Als een reconstructie van het bandje nodig is, vindt een uitgebreidere ingreep plaats waarbij een stukje pees uit de onderarm wordt gehaald (waar u geen nadeel van ondervindt) om het bandje mee na te maken.
Nabehandeling
Eventuele niet-oplosbare hechtingen worden na ongeveer 10 tot 14 dagen verwijderd. Soms wordt er een pennetje in het gewricht geplaatst wat na zes weken verwijderd zal worden.
De nabehandeling is afhankelijk van de toegepaste techniek. Bij het hechten dan wel opnieuw vastzetten van het bandje met een botankertje krijgt u drie weken een spalk. Na deze periode wordt er door de handtherapeut een afneembaar spalkje gemaakt en krijgt u oefeninstructies. Voor het oefenen en douchen doet de spalk af, maar verder heeft u de spalk continue om tot zes weken na de operatie. Na acht weken mag men volledig belasten.
Is bij u het bandje met behulp van een pees uit de onderarm gereconstrueerd, dan krijgt u een spalk gedurende zes weken. Na deze periode wordt er door de handtherapeut een afneembaar spalkje gemaakt en krijgt u oefeninstructies. Voor het oefenen en douchen doet u de spalk af, maar verder heeft u de spalk continue om tot acht weken na de operatie. Het zetten van kracht zal langzaam worden opgebouwd en na 16 weken mag u volledig belasten.
Herstel
Bij ingrepen aan de botten en gewrichten van de hand kunt u pijnklachten krijgen na de operatie die meestal goed reageren op pijnstilling en het hoog houden van de hand. Direct na de ingreep krijgt u van ons een pijnstiller die u ook op recept voor thuis mee krijgt. Een gevoeligheid van de hand enige maanden tot een jaar na de ingreep is normaal, deze verdwijnt meestal vanzelf weer. Ook mag u verwachten dat u op langere termijn enige stijfheid van het gewricht overhoudt vergeleken met de niet-geopereerde duim.
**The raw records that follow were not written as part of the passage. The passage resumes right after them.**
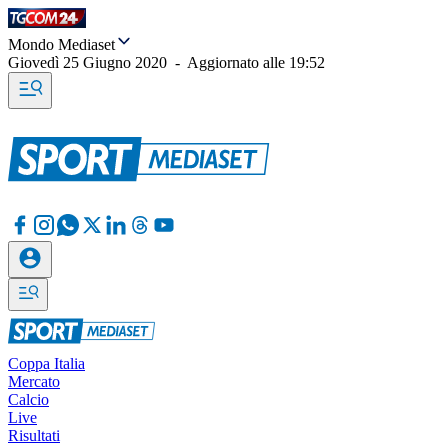
Mondo Mediaset
Giovedì 25 Giugno 2020
-
Aggiornato alle
19:52
Coppa Italia
Mercato
Calcio
Live
Risultati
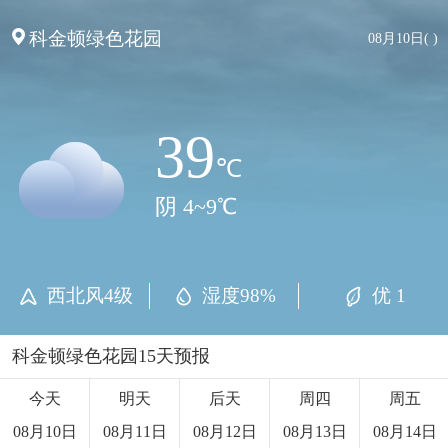
科金顿绿色花园
08月10日( )
39
℃
阴 4~9℃
西北风4级
湿度98%
优 1
科金顿绿色花园15天预报
今天
明天
后天
周四
周五
08月10日
08月11日
08月12日
08月13日
08月14日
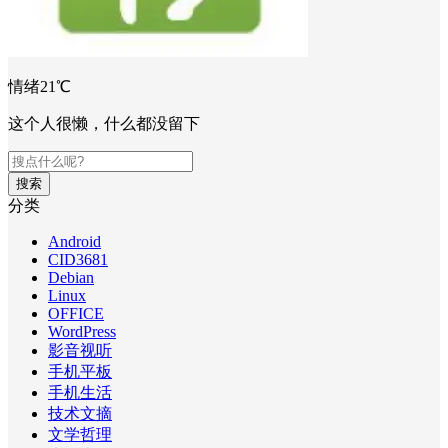
情绪21℃
这个人很懒，什么都没留下
搜索
分类
Android
CID3681
Debian
Linux
OFFICE
WordPress
影音视听
手机平板
手机生活
技术文摘
文学哲理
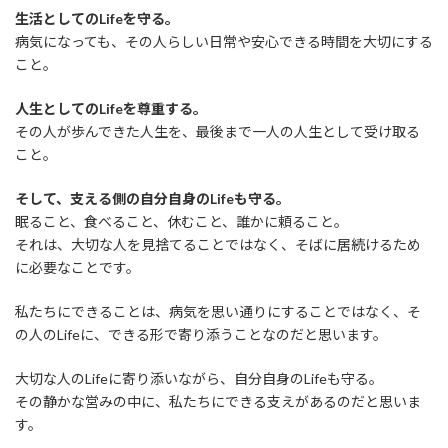
生活としてのLifeを守る。
病気になっても、その人らしい日常や安心できる時間を大切にする
こと。
人生としてのLifeを尊重する。
その人が歩んできた人生を、最後まで一人の人生として受け取る
こと。
そして、支える側の自分自身のLifeも守る。
眠ること、食べること、休むこと、誰かに頼ること。
それは、大切な人を見捨てることではなく、そばに居続けるため
に必要なことです。
私たちにできることは、病気を思い通りにすることではなく、そ
の人のLifeに、できる形で寄り添うことなのだと思います。
大切な人のLifeに寄り添いながら、自分自身のLifeも守る。
その静かな営みの中に、私たちにできる支えがあるのだと思いま
す。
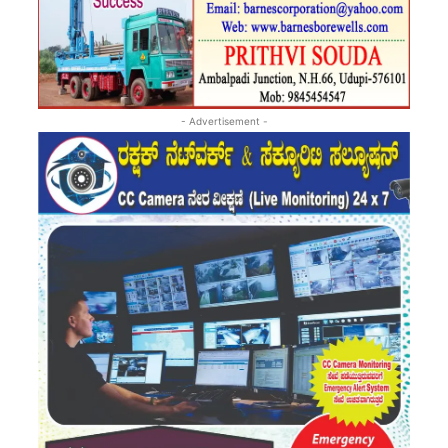
- Advertisement -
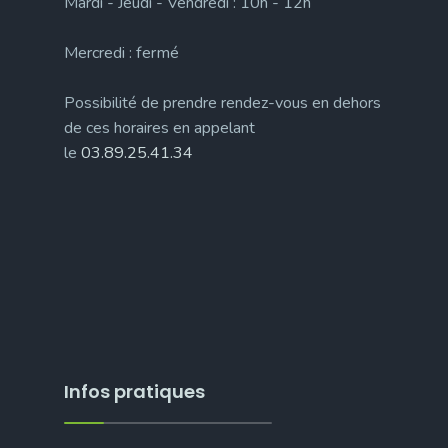
Mardi - Jeudi - Vendredi : 10h - 12h
Mercredi : fermé
Possibilité de prendre rendez-vous en dehors
de ces horaires en appelant
le
03.89.25.41.34
Infos pratiques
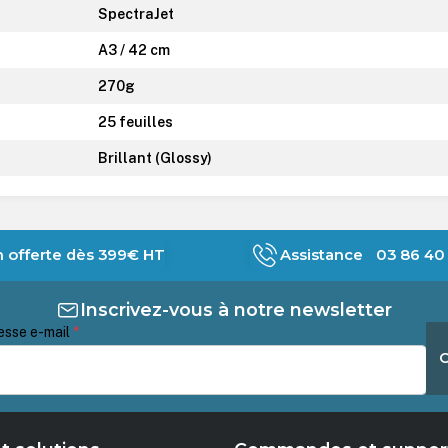
SpectraJet
A3 / 42 cm
270g
25 feuilles
Brillant (Glossy)
n offerte dès 399€ HT
Assistance 03 86 40 
Inscrivez-vous à notre newsletter
esse e-mail
*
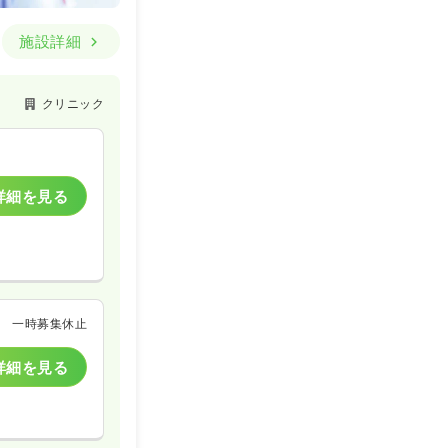
施設詳細
クリニック
詳細を見る
一時募集休止
詳細を見る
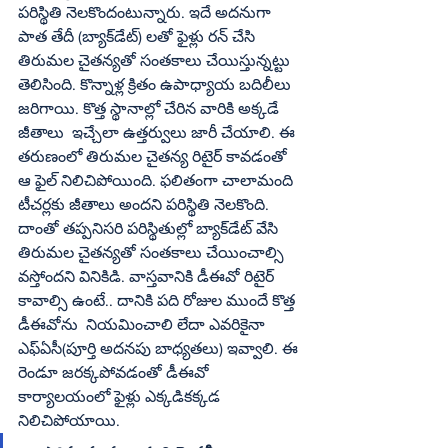
పరిస్థితి నెలకొందంటున్నారు. ఇదే అదనుగా 
పాత తేదీ (బ్యాక్‌డేట్‌) లతో ఫైళ్లు రన్‌ చేసి 
తిరుమల చైతన్యతో సంతకాలు చేయిస్తున్నట్టు 
తెలిసింది. కొన్నాళ్ల క్రితం ఉపాధ్యాయ బదిలీలు 
జరిగాయి. కొత్త స్థానాల్లో చేరిన వారికి అక్కడే 
జీతాలు  ఇచ్చేలా ఉత్తర్వులు జారీ చేయాలి. ఈ 
తరుణంలో తిరుమల చైతన్య రిటైర్‌ కావడంతో 
ఆ ఫైల్‌ నిలిచిపోయింది. ఫలితంగా చాలామంది 
టీచర్లకు జీతాలు అందని పరిస్థితి నెలకొంది. 
దాంతో తప్పనిసరి పరిస్థితుల్లో బ్యాక్‌డేట్‌ వేసి 
తిరుమల చైతన్యతో సంతకాలు చేయించాల్సి 
వస్తోందని వినికిడి. వాస్తవానికి డీఈవో రిటైర్‌ 
కావాల్సి ఉంటే.. దానికి పది రోజుల ముందే కొత్త 
డీఈవోను  నియమించాలి లేదా ఎవరికైనా 
ఎఫ్‌ఏసీ(పూర్తి అదనపు బాధ్యతలు) ఇవ్వాలి. ఈ 
రెండూ జరక్కపోవడంతో డీఈవో 
కార్యాలయంలో ఫైళ్లు ఎక్కడికక్కడ 
నిలిచిపోయాయి. 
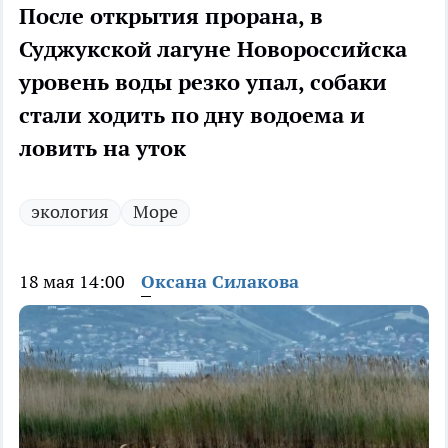
После открытия прорана, в
Суджукской лагуне Новороссийска
уровень воды резко упал, собаки
стали ходить по дну водоема и
ловить на уток
экология
Море
18 мая 14:00
Оксана Силакова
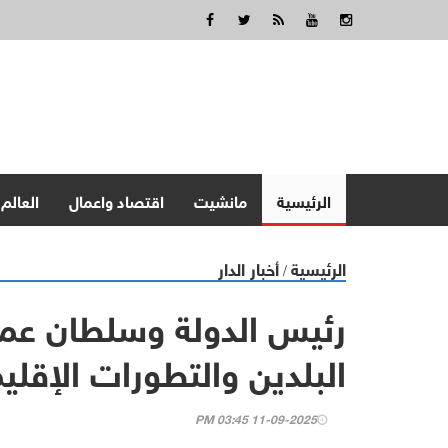
الرئيسية
مانشيت
اقتصاد واعمال
العالم
الرئيسية
أخبار الدار
/
رئيس الدولة وسلطان عما
البلدين والتطورات الإقلي
11-09-2025 03:45 PM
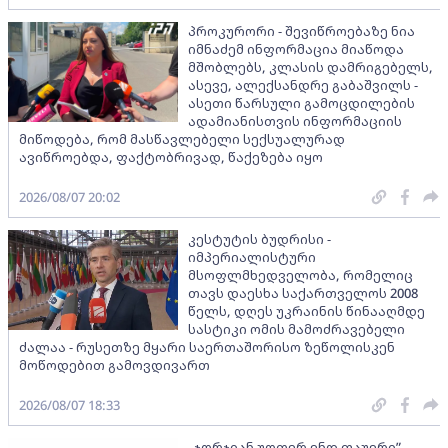
პროკურორი - შევიწროებაზე ნია
იმნაძემ ინფორმაცია მიაწოდა
მშობლებს, კლასის დამრიგებელს,
ასევე, ალექსანდრე გაბაშვილს -
ასეთი წარსული გამოცდილების
ადამიანისთვის ინფორმაციის
მიწოდება, რომ მასწავლებელი სექსუალურად
ავიწროებდა, ფაქტობრივად, წაქეზება იყო
2026/08/07 20:02
კესტუტის ბუდრისი -
იმპერიალისტური
მსოფლმხედველობა, რომელიც
თავს დაესხა საქართველოს 2008
წელს, დღეს უკრაინის წინააღმდე
სასტიკი ომის მამოძრავებელი
ძალაა - რუსეთზე მყარი საერთაშორისო ზეწოლისკენ
მოწოდებით გამოვდივართ
2026/08/07 18:33
„ჯორჯიან უოთერ ენდ ფაუერი” -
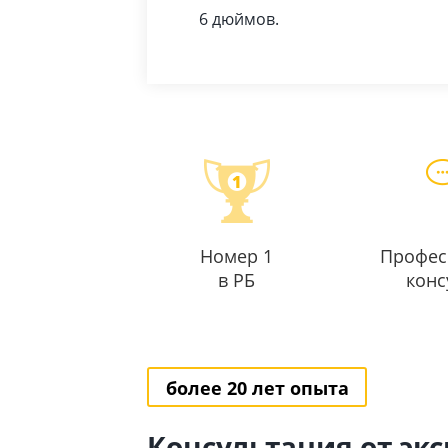
6 дюймов.
Номер 1
Профес
в РБ
конс
более 20 лет опыта
Консультация от эк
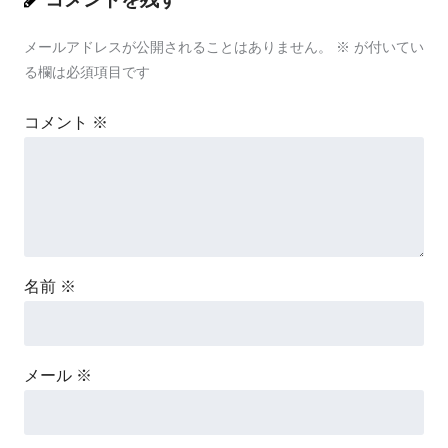
メールアドレスが公開されることはありません。
※
が付いてい
る欄は必須項目です
コメント
※
名前
※
メール
※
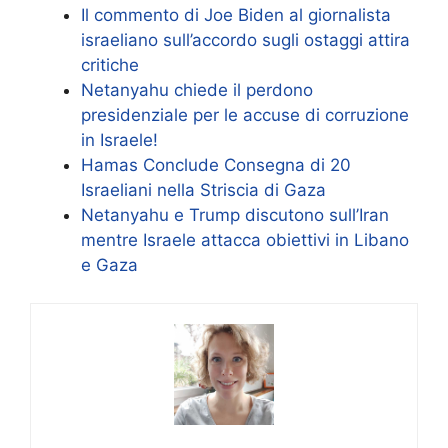
Il commento di Joe Biden al giornalista
israeliano sull’accordo sugli ostaggi attira
critiche
Netanyahu chiede il perdono
presidenziale per le accuse di corruzione
in Israele!
Hamas Conclude Consegna di 20
Israeliani nella Striscia di Gaza
Netanyahu e Trump discutono sull’Iran
mentre Israele attacca obiettivi in ​​Libano
e Gaza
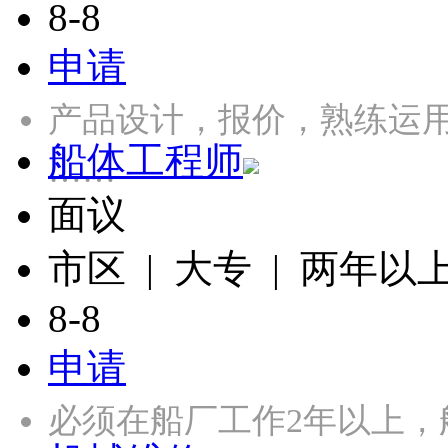
8-8
申请
产品设计，报价，熟练运用CA
船体工程师
……
面议
市区 | 大专 | 两年以
8-8
申请
必须在船厂工作2年以上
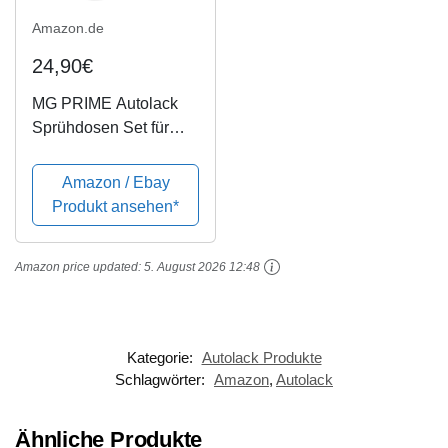
Amazon.de
24,90€
MG PRIME Autolack
Sprühdosen Set für
Mazda 4F Champagne
Silver Mica
Amazon / Ebay
Metallic/Champagnersi
Produkt ansehen*
lber Metallic Basislack
Klarlack Spraydose
Amazon price updated:
5. August 2026 12:48
400ml
Kategorie:
Autolack Produkte
Schlagwörter:
Amazon
,
Autolack
Ähnliche Produkte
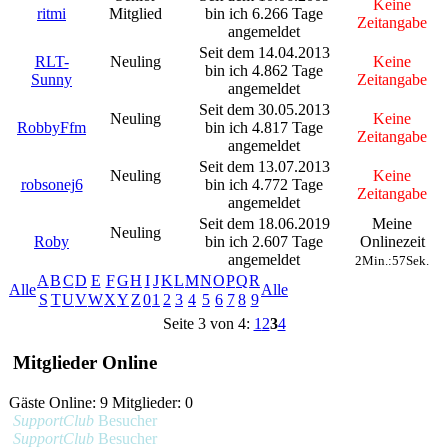
Keine
ritmi
Mitglied
bin ich 6.266 Tage
Zeitangabe
angemeldet
Seit dem 14.04.2013
RLT-
Neuling
Keine
bin ich 4.862 Tage
Sunny
Zeitangabe
angemeldet
Seit dem 30.05.2013
Neuling
Keine
RobbyFfm
bin ich 4.817 Tage
Zeitangabe
angemeldet
Seit dem 13.07.2013
Neuling
Keine
robsonej6
bin ich 4.772 Tage
Zeitangabe
angemeldet
Seit dem 18.06.2019
Meine
Neuling
Roby
bin ich 2.607 Tage
Onlinezeit
angemeldet
2Min.:57Sek.
A
B
C
D
E
F
G
H
I
J
K
L
M
N
O
P
Q
R
Alle
Alle
S
T
U
V
W
X
Y
Z
0
1
2
3
4
5
6
7
8
9
Seite 3 von 4:
1
2
3
4
Mitglieder Online
Gäste Online: 9 Mitglieder: 0
SupportClub
Besucher
SupportClub
Besucher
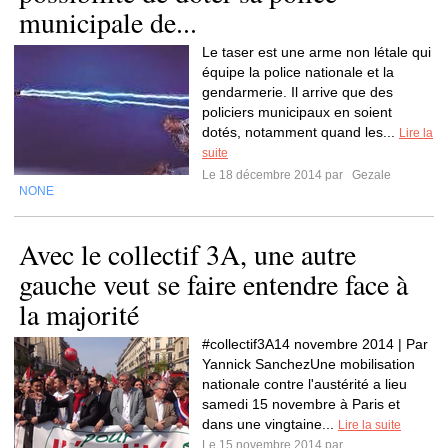
municipale de...
Le taser est une arme non létale qui
équipe la police nationale et la
gendarmerie. Il arrive que des
policiers municipaux en soient
dotés, notamment quand les...
Lire la
suite
Le 18 décembre 2014 par
Gezale
NONE
Avec le collectif 3A, une autre
gauche veut se faire entendre face à
la majorité
#collectif3A14 novembre 2014 | Par
Yannick SanchezUne mobilisation
nationale contre l'austérité a lieu
samedi 15 novembre à Paris et
dans une vingtaine...
Lire la suite
Le 15 novembre 2014 par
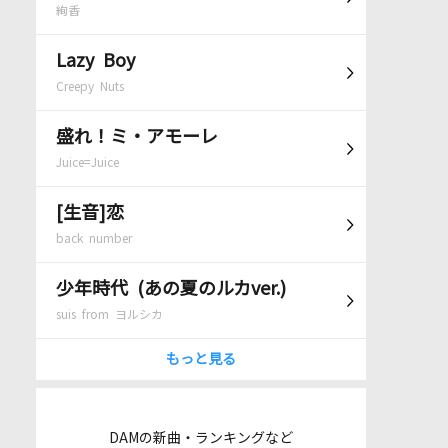
絢香
Lazy Boy
Creepy Nuts
盛れ！ミ・アモーレ
Juice=Juice
[生音]恋
back number
少年時代 (あの夏のルカver.)
suis from ヨルシカ
もっと見る
DAMの新曲・ランキングなど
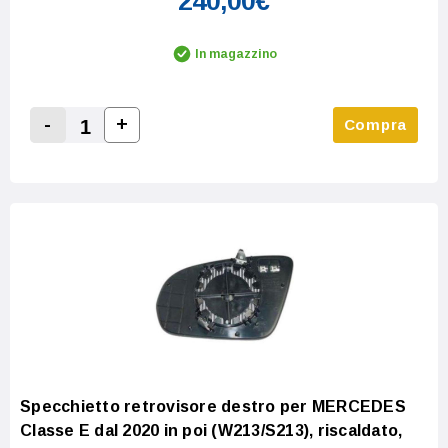
240,00€
In magazzino
-
+
Compra
Increase Quantity:
Decrease Quantity:
Specchietto retrovisore destro per MERCEDES
Classe E dal 2020 in poi (W213/S213), riscaldato,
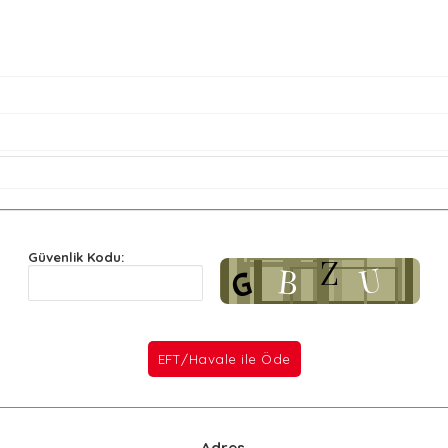
Güvenlik Kodu:
Adres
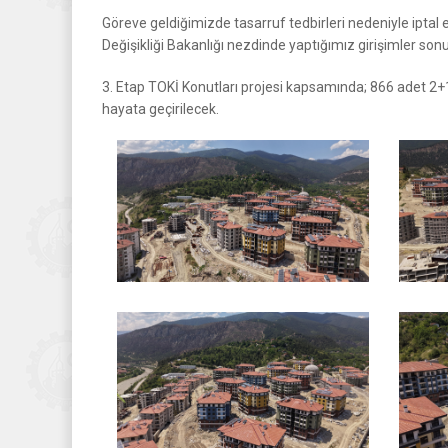
Göreve geldiğimizde tasarruf tedbirleri nedeniyle iptal e
Değişikliği Bakanlığı nezdinde yaptığımız girişimler son
3. Etap TOKİ Konutları projesi kapsamında; 866 adet 2+1 
hayata geçirilecek.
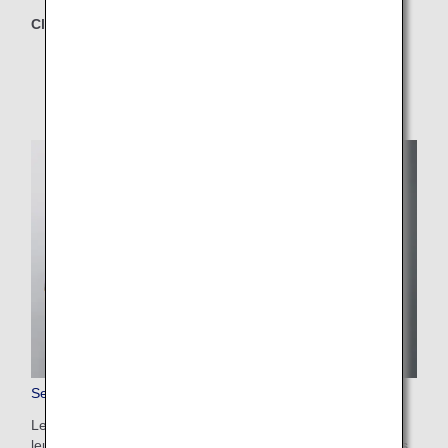
Classes concernées
First Class
Service de précommande de repas en Business Class
Les passagers en Business Class peuvent précommander
leur repas préféré. Pour les départs de Tokyo, sur certaines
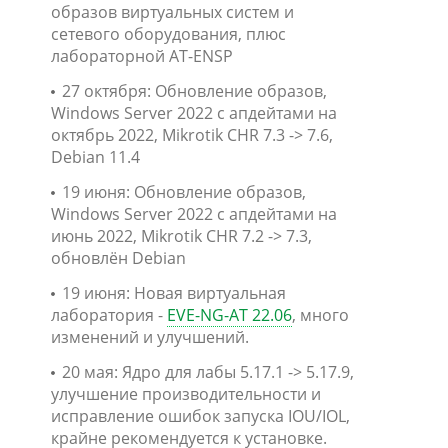
образов виртуальных систем и
сетевого оборудования, плюс
лабораторной AT-ENSP
27 октября: Обновление образов,
Windows Server 2022 с апдейтами на
октябрь 2022, Mikrotik CHR 7.3 -> 7.6,
Debian 11.4
19 июня: Обновление образов,
Windows Server 2022 с апдейтами на
июнь 2022, Mikrotik CHR 7.2 -> 7.3,
обновлён Debian
19 июня: Новая виртуальная
лаборатория -
EVE-NG-AT 22.06
, много
изменений и улучшений.
20 мая: Ядро для лабы 5.17.1 -> 5.17.9,
улучшение производительности и
исправление ошибок запуска IOU/IOL,
крайне рекомендуется к установке.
Met handtherapie wordt deze stijfheid tot een minimum beperkt.
Complicaties
Na elke operatie kunnen complicaties optreden. Na deze ingreep kunnen de volgende complicaties optreden:
- Letsel van een zenuwtakje in het operatiegebied met als gevolg een verminderd of veranderd gevoel in deel van de duim
- Stijfheid
- Chronische pijnsyndroom (zie CRPS)
- Infectie
- Bloeduitstorting
- Rest-instabiliteit van het gewricht
Na uw operatie krijgt u een brief mee met de telefoonnummers die u kunt bellen in geval van problemen binnen en buiten kantooruren.